How we cite our quotes: Citations follow this format: (Day.Paragraph). We artificially created chapters by defining "days," because there are no chapter breaks in The Old Man and the Sea. Here’s how we divided up the days:- Day 1 = the start of the book until the old man falls asleep for the night
- Day 2 = begins when the old man wakes up and goes until sunrise of the next day
- Day 3 = begins at sunrise and goes until the old man dreams about the lions
- Day 4 = begins when the old man wakes and ends when the old man gets back to his shack for the night
- Day 5 = begins with the boy seeing the old man in the morning and goes until the end of the book
Quote #10
He loved green turtles and hawk-bills with their elegance and speed and their great value and he had a friendly contempt for the huge, stupid loggerheads, yellow in their armour-plating, strange in their love-making, and happily eating the Portuguese men-of-war with their eyes shut. (2.44)
The old man imposes value and judgment on the creatures of the sea.
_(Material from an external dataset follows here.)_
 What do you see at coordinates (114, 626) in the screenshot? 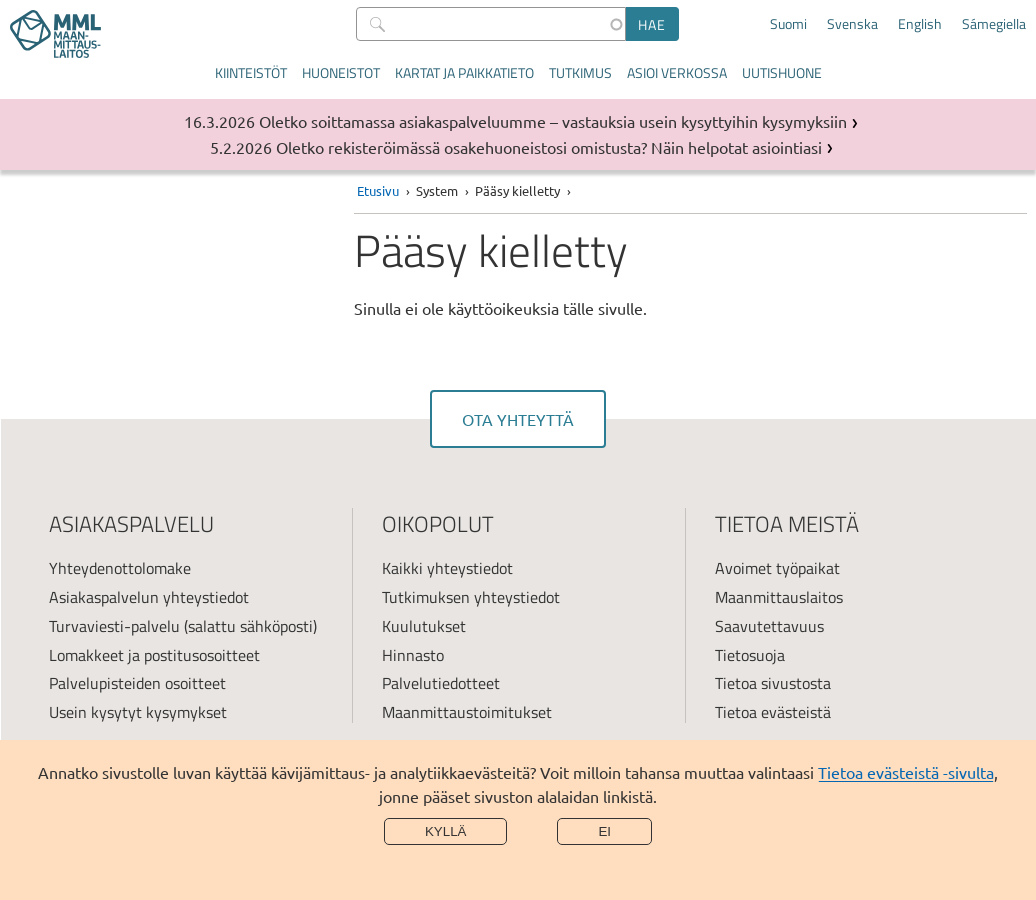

He has made it his own world.
Quote #11
He could not see the green of the shore now but only the tops of the blue hills that showed white as though they were snow-capped and the clouds that looked like high snow mountains above them. The sea was very dark and the light made prisms in the water. The myriad flecks of the plankton were annulled now by the high sun and it was only the great deep prisms in the blue water that the old man saw now with his lines going straight down into the water that was a mile deep. (2.55)
As the old man goes further out into the ocean, his isolation is heightened.
Quote #12
During the night two porpoises came around the boat and he could hear them rolling and blowing. He could tell the difference between the blowing noise the male made and the sighing blow of the female.
"They are good," he said. "They play and make jokes and love one another. They are our brothers like the flying fish." (2.89-2.90)
That the old man finds friends in the creatures of the ocean makes palpable his isolation from other people.